El Senado de Santa Fe dio este jueves media sanción a un proyecto que establece la obligatoriedad de realizar exámenes toxicológicos, conocidos como narcotests, a todas las personas que ejerzan cargos públicos electivos o hayan sido designadas políticamente en cualquiera de los tres poderes del Estado. La iniciativa fue presentada por el senador por el departamento Vera, Osvaldo Sosa, y ahora deberá ser analizada por la Cámara de Diputados.
El proyecto contempla al gobernador y vicegobernador, ministros y funcionarios del Poder Ejecutivo, legisladores y autoridades de ambas Cámaras, integrantes del Poder Judicial y del Ministerio Público y miembros de organismos de control. Los impulsores de la propuesta sostienen que la medida busca funcionar como una herramienta de prevención del consumo de sustancias ilegales y, al mismo tiempo, fortalecer la transparencia, la integridad institucional y la confianza de la ciudadanía.
Los controles serán obligatorios y gratuitos y deberán realizarse dentro de los 30 días posteriores a la asunción de cada funcionario. Además, la iniciativa establece exámenes periódicos al menos una vez al año, controles aleatorios mediante sorteo y la posibilidad de realizar estudios ante denuncias fundadas. El procedimiento deberá garantizar la confidencialidad, la dignidad de las personas examinadas, el derecho a defensa y el cumplimiento de la cadena de custodia de las muestras.
La iniciativa tomó impulso luego de que el gobernador Maximiliano Pullaro se sometiera a un narcotest y convocara a otros integrantes de su gestión a realizarse controles similares. El proyecto también permite que otros agentes públicos provinciales puedan acceder voluntariamente a este tipo de exámenes, aunque no estén incluidos entre los cargos alcanzados por la obligatoriedad.
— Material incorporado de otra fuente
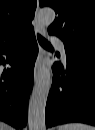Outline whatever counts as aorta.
<instances>
[{"instance_id":"obj_1","label":"aorta","mask_w":95,"mask_h":130,"mask_svg":"<svg viewBox=\"0 0 95 130\" xmlns=\"http://www.w3.org/2000/svg\"><path fill=\"white\" fill-rule=\"evenodd\" d=\"M37 18L45 27L50 26L55 19V12L51 8H42L37 13ZM51 87V71L44 68L34 85L28 108L29 130H46L45 108Z\"/></svg>"}]
</instances>
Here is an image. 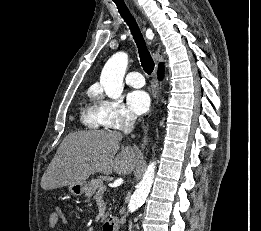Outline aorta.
<instances>
[{
    "instance_id": "1",
    "label": "aorta",
    "mask_w": 261,
    "mask_h": 231,
    "mask_svg": "<svg viewBox=\"0 0 261 231\" xmlns=\"http://www.w3.org/2000/svg\"><path fill=\"white\" fill-rule=\"evenodd\" d=\"M127 64L128 55L124 52H118L107 61L102 70L100 84L111 99H118L123 92V78ZM155 165V162H150L142 180L131 196L128 204L130 213L135 212L145 202L154 181Z\"/></svg>"
}]
</instances>
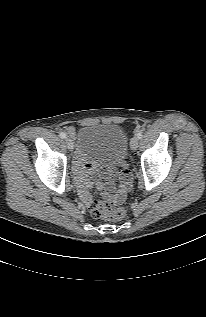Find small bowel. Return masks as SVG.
<instances>
[{"instance_id":"obj_1","label":"small bowel","mask_w":206,"mask_h":317,"mask_svg":"<svg viewBox=\"0 0 206 317\" xmlns=\"http://www.w3.org/2000/svg\"><path fill=\"white\" fill-rule=\"evenodd\" d=\"M70 135H74L72 128L68 129ZM95 168L93 163H85V157L83 153H78L74 162V171L76 175V182L79 191V195L83 203L88 206L92 200V196L89 193L93 183L90 180V176ZM99 187H102L101 183H98ZM130 186V173L128 170H124L121 176V184L117 191H115L112 184H108L107 190L110 195H113L117 200H122Z\"/></svg>"}]
</instances>
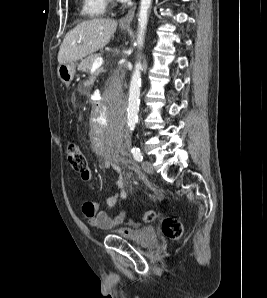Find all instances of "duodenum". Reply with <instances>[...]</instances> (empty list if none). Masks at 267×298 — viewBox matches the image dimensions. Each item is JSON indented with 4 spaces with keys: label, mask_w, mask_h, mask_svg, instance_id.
I'll use <instances>...</instances> for the list:
<instances>
[{
    "label": "duodenum",
    "mask_w": 267,
    "mask_h": 298,
    "mask_svg": "<svg viewBox=\"0 0 267 298\" xmlns=\"http://www.w3.org/2000/svg\"><path fill=\"white\" fill-rule=\"evenodd\" d=\"M99 105H105V100L102 98H92V104H89L88 115H100L101 107Z\"/></svg>",
    "instance_id": "obj_1"
}]
</instances>
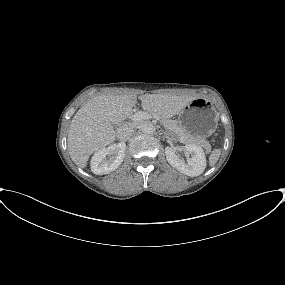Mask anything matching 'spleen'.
<instances>
[{"label":"spleen","mask_w":285,"mask_h":285,"mask_svg":"<svg viewBox=\"0 0 285 285\" xmlns=\"http://www.w3.org/2000/svg\"><path fill=\"white\" fill-rule=\"evenodd\" d=\"M221 155V149H215L212 151V153L209 156V164L210 166H213L217 161L219 160V157Z\"/></svg>","instance_id":"spleen-1"}]
</instances>
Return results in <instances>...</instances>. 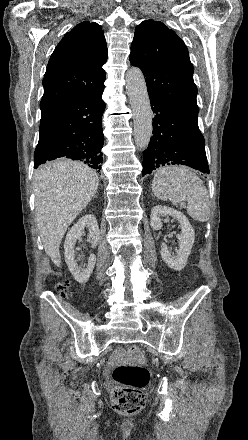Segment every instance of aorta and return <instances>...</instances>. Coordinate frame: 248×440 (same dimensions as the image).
I'll use <instances>...</instances> for the list:
<instances>
[{
    "label": "aorta",
    "mask_w": 248,
    "mask_h": 440,
    "mask_svg": "<svg viewBox=\"0 0 248 440\" xmlns=\"http://www.w3.org/2000/svg\"><path fill=\"white\" fill-rule=\"evenodd\" d=\"M126 90L134 119V138L139 150H145L152 136V111L143 73L131 68L126 73Z\"/></svg>",
    "instance_id": "1"
}]
</instances>
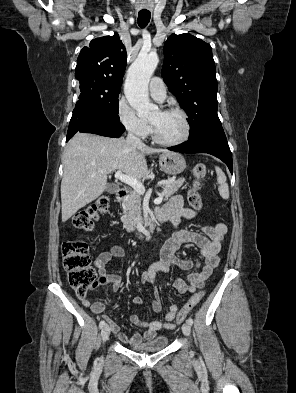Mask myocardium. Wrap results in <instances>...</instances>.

En caso de obtenerse un resultado positivo, el proyecto prevé un abordaje interdisciplinario que incluya asistencia y orientación, además de una evaluación sobre la aptitud de la persona para continuar ejerciendo el cargo. Las eventuales medidas sanitarias, administrativas o terapéuticas tendrán carácter no punitivo. En cambio, la negativa injustificada a realizarse el examen será considerada una falta grave y podría derivar en una suspensión preventiva, un sumario o la remoción, de acuerdo con los mecanismos legales vigentes.